▶ [TASK DIRECTIONS]: Provide only the number of lines in the records below that include "across".

▶ [RECORDS TO PROCESS]:
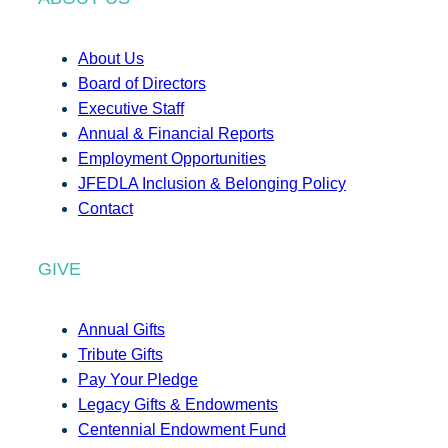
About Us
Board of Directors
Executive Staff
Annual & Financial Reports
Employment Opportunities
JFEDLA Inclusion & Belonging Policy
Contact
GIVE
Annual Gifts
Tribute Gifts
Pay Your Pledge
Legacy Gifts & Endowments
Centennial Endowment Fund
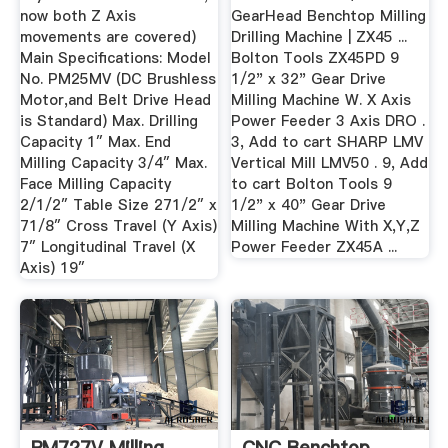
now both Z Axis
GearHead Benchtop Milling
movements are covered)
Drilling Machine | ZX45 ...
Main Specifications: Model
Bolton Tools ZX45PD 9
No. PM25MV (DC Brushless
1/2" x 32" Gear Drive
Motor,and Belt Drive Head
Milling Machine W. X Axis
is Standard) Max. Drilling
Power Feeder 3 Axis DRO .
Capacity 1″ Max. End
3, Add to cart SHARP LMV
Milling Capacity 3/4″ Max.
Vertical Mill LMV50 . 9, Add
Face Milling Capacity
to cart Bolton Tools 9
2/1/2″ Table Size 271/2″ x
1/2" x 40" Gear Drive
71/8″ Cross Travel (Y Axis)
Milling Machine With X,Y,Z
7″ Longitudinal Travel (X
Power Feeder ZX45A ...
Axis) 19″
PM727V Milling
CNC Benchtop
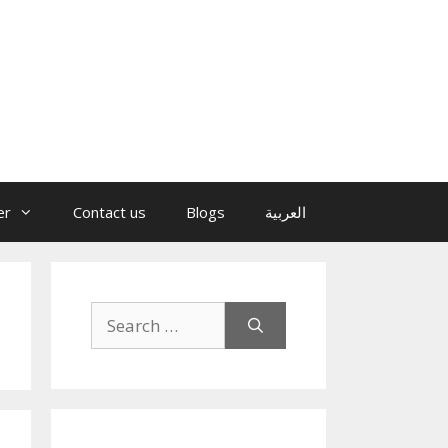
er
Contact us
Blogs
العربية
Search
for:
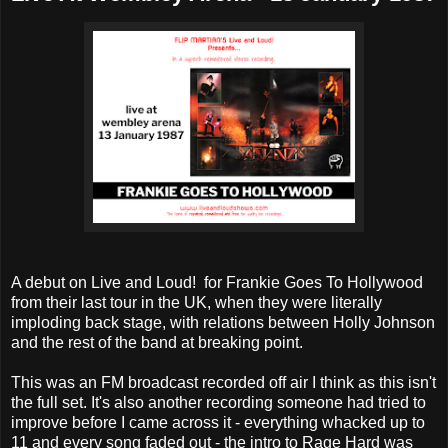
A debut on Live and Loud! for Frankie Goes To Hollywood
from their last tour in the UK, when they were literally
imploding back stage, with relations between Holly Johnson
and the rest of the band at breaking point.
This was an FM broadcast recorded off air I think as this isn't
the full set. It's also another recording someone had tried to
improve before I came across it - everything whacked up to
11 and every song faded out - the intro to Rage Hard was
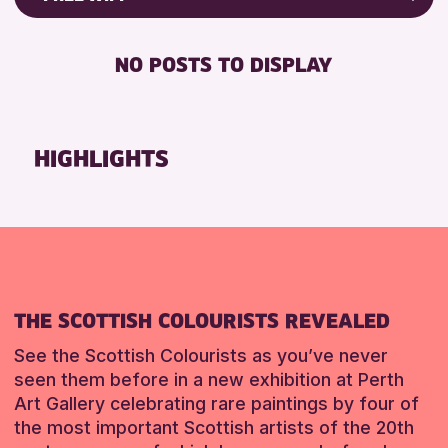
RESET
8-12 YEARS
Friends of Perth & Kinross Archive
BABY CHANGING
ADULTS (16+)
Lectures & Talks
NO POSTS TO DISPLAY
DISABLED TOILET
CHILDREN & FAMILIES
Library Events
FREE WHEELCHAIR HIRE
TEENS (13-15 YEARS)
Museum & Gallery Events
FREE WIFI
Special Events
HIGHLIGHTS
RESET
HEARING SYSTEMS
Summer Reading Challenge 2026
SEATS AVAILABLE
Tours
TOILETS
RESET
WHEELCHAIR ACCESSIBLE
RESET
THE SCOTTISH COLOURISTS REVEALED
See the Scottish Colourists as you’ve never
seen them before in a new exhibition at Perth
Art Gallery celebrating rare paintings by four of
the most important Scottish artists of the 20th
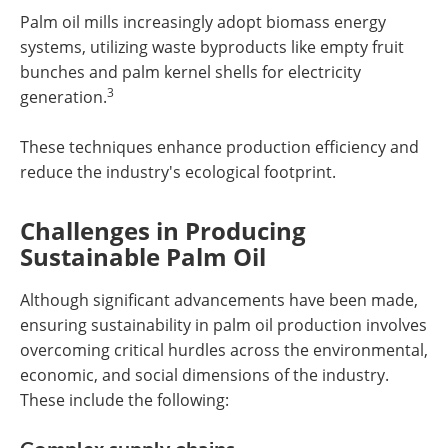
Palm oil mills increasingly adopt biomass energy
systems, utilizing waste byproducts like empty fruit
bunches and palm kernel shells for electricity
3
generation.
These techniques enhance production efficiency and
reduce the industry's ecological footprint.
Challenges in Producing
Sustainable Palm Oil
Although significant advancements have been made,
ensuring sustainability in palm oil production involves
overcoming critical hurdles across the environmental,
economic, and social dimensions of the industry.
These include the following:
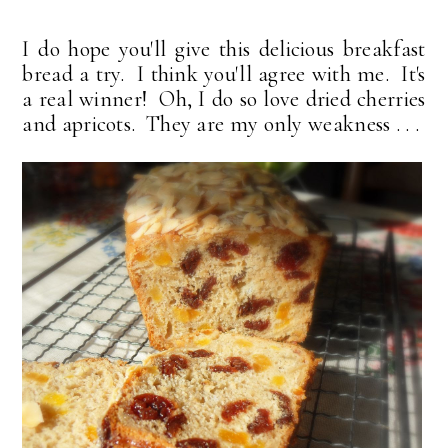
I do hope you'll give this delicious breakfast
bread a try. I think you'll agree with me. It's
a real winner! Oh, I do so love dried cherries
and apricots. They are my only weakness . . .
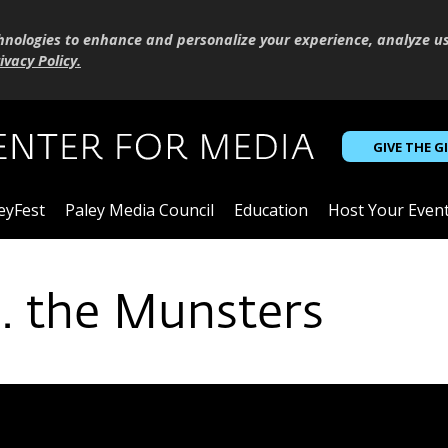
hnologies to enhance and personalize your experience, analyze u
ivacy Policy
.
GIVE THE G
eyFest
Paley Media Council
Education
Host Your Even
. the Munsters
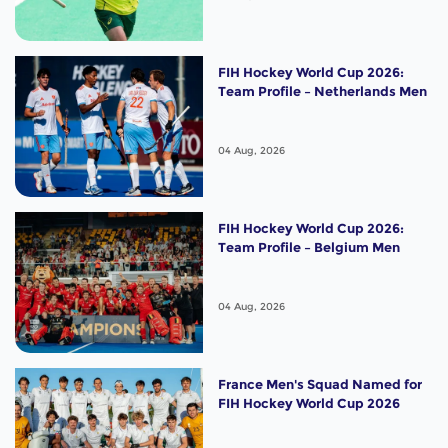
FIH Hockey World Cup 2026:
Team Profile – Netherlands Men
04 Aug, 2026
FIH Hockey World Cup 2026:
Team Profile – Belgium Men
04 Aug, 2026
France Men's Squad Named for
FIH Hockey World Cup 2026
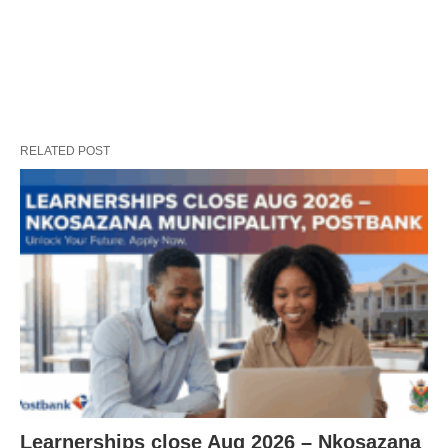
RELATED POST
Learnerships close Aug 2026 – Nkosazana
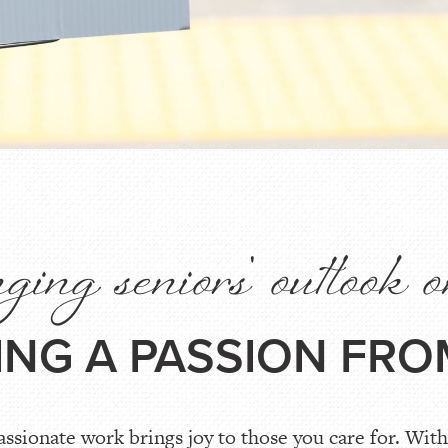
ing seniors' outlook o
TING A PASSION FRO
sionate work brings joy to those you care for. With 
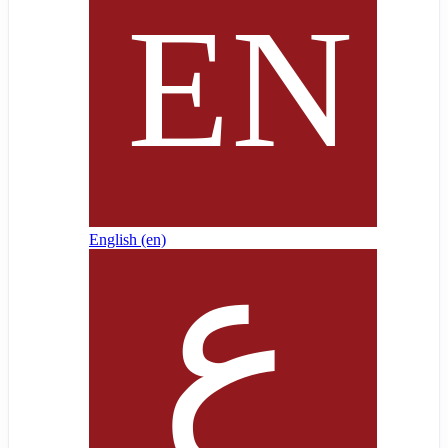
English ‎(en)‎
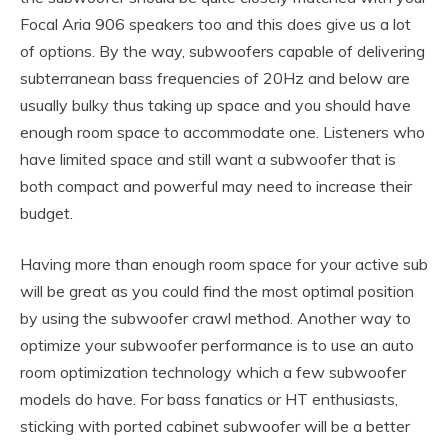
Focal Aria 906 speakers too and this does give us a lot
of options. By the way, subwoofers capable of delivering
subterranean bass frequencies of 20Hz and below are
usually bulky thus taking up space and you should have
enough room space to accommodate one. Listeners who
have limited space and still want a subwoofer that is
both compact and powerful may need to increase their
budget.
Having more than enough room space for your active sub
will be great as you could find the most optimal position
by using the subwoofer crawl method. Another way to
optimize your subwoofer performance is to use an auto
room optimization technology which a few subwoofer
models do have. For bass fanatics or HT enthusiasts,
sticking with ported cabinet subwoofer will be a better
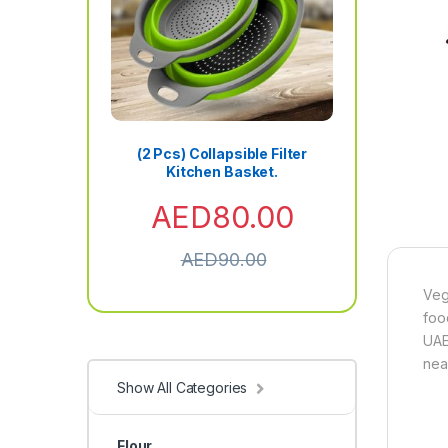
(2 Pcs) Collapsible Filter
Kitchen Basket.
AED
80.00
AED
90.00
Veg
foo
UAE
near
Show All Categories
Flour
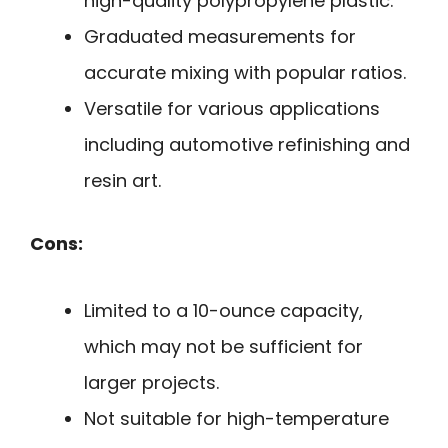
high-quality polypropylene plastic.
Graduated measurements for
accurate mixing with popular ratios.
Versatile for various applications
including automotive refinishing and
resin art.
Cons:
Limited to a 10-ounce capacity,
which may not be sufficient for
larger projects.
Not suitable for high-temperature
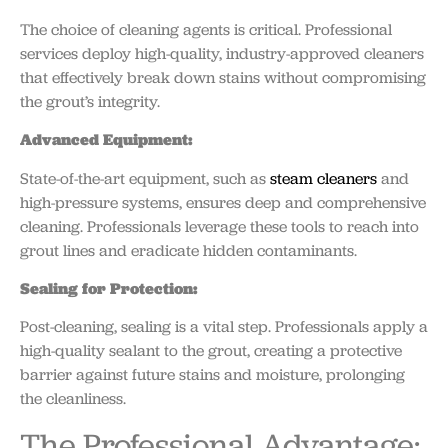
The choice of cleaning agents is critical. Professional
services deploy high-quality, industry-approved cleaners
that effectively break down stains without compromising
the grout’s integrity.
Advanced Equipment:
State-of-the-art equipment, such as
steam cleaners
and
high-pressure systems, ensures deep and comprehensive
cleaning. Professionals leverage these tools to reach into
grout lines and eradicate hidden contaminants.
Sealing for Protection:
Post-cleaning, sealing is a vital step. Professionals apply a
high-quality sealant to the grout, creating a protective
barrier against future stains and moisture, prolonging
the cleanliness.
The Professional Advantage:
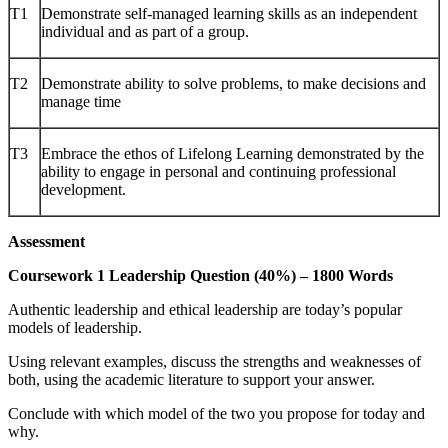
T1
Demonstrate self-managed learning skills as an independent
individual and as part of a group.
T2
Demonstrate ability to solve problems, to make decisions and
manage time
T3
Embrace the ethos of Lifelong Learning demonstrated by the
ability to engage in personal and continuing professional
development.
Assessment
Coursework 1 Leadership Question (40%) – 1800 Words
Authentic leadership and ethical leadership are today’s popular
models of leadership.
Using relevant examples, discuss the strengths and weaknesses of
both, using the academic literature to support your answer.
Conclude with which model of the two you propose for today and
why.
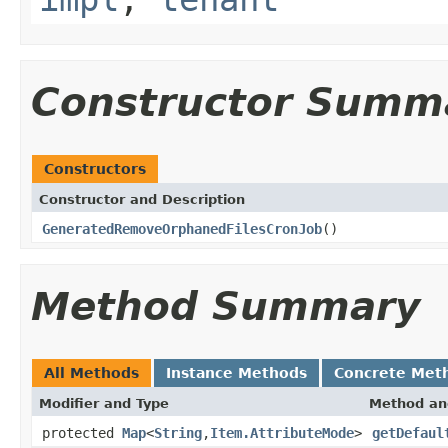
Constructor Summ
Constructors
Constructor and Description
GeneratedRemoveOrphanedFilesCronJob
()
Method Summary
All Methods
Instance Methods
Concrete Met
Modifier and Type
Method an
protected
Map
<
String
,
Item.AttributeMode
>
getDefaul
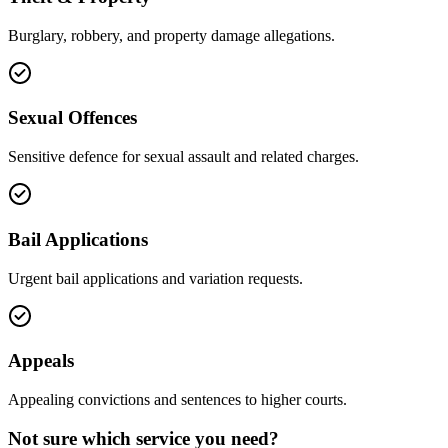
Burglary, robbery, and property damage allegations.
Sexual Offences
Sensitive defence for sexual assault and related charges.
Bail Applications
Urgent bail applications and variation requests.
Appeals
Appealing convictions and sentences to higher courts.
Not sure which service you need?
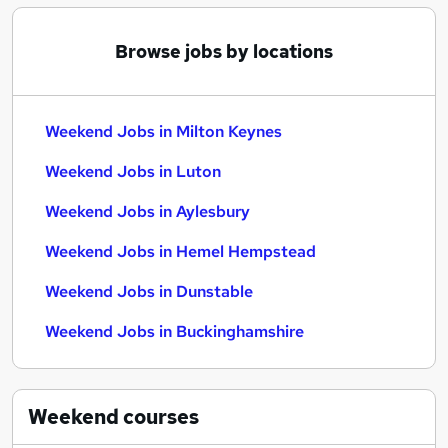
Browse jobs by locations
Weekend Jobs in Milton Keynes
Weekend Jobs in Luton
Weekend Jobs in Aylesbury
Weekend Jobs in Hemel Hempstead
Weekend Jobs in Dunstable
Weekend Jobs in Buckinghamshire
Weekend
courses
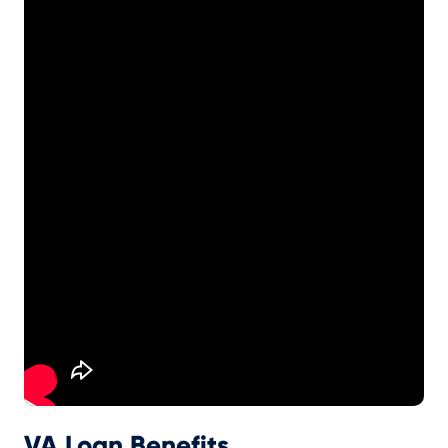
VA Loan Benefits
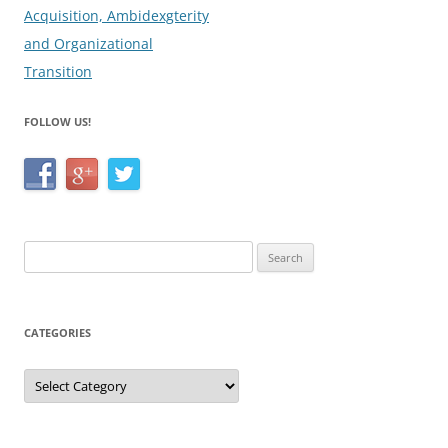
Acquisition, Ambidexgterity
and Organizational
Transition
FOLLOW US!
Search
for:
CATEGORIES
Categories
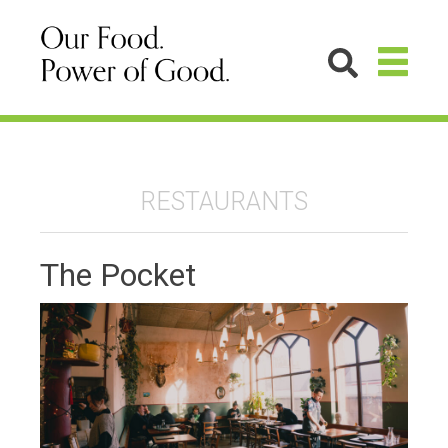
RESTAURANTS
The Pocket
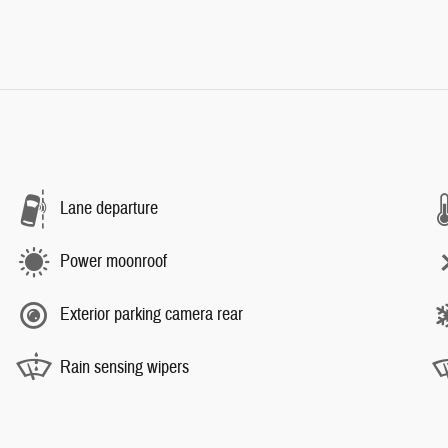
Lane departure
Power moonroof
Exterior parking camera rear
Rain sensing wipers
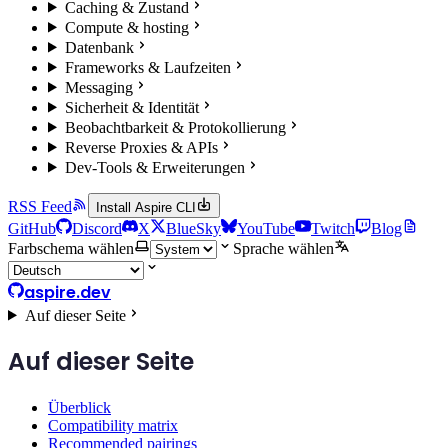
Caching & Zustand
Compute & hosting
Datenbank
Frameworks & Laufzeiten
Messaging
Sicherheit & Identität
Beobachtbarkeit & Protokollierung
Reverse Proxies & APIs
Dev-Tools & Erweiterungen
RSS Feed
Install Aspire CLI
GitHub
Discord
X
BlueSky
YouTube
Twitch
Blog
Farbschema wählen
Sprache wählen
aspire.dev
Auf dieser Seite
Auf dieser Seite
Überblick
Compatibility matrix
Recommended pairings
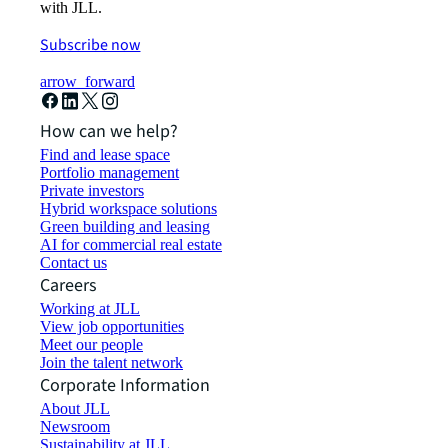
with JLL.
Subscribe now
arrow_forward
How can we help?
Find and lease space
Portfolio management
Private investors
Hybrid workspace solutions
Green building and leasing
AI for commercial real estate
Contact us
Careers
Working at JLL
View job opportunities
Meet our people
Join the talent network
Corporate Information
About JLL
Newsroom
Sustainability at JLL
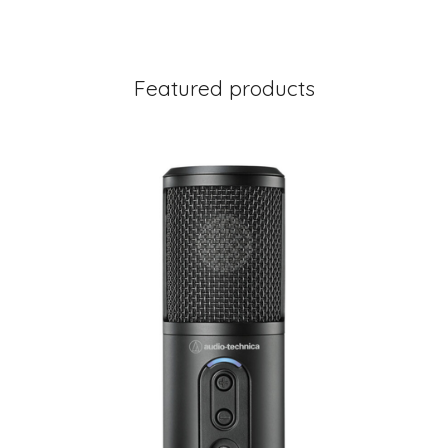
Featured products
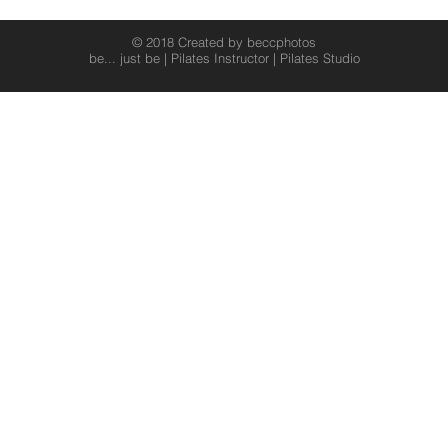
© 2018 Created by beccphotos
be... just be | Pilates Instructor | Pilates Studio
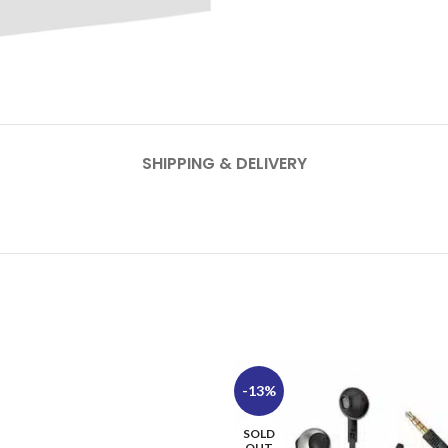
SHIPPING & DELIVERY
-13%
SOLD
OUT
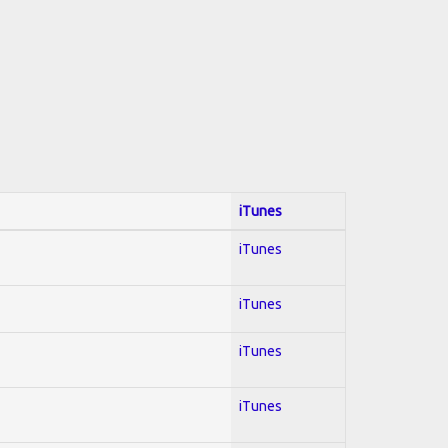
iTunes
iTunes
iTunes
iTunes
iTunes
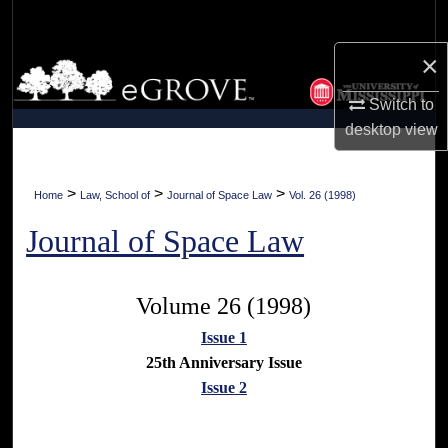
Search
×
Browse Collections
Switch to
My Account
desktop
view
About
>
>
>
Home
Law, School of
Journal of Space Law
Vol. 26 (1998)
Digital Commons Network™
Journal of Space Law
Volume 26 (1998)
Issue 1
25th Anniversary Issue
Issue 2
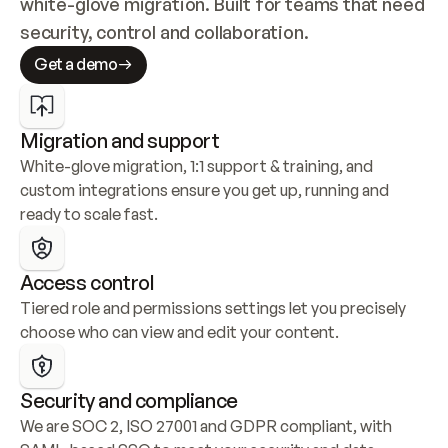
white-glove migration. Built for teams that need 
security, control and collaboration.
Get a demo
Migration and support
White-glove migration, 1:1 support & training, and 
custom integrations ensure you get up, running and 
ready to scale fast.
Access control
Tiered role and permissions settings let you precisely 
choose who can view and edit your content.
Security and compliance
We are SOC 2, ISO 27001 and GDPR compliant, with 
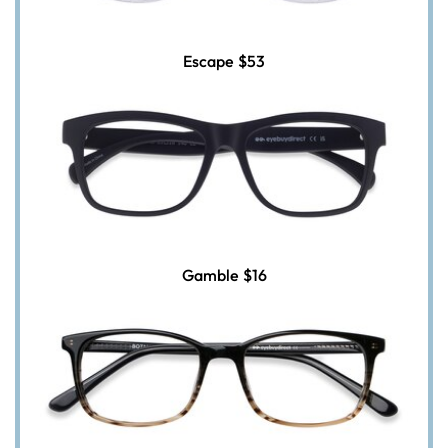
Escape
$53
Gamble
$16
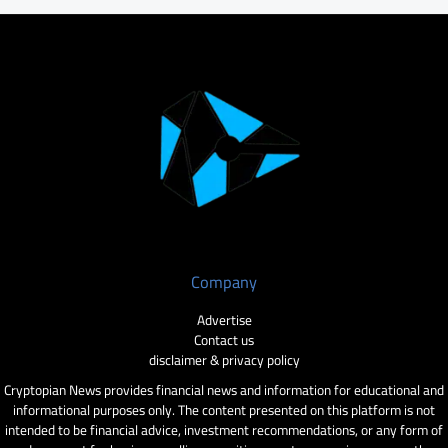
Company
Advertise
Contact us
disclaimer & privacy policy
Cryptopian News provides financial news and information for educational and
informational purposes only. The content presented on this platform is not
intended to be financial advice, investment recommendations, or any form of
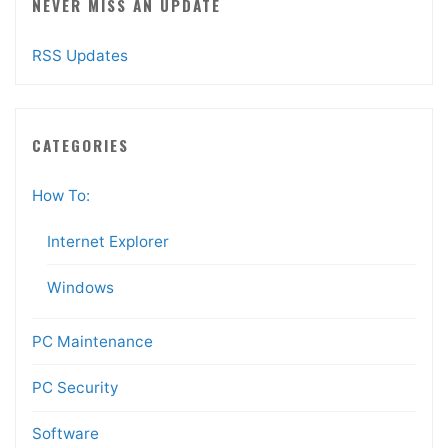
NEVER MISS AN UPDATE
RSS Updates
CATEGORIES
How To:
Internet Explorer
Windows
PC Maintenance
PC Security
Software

▶ [ANSWER SECTION]: 2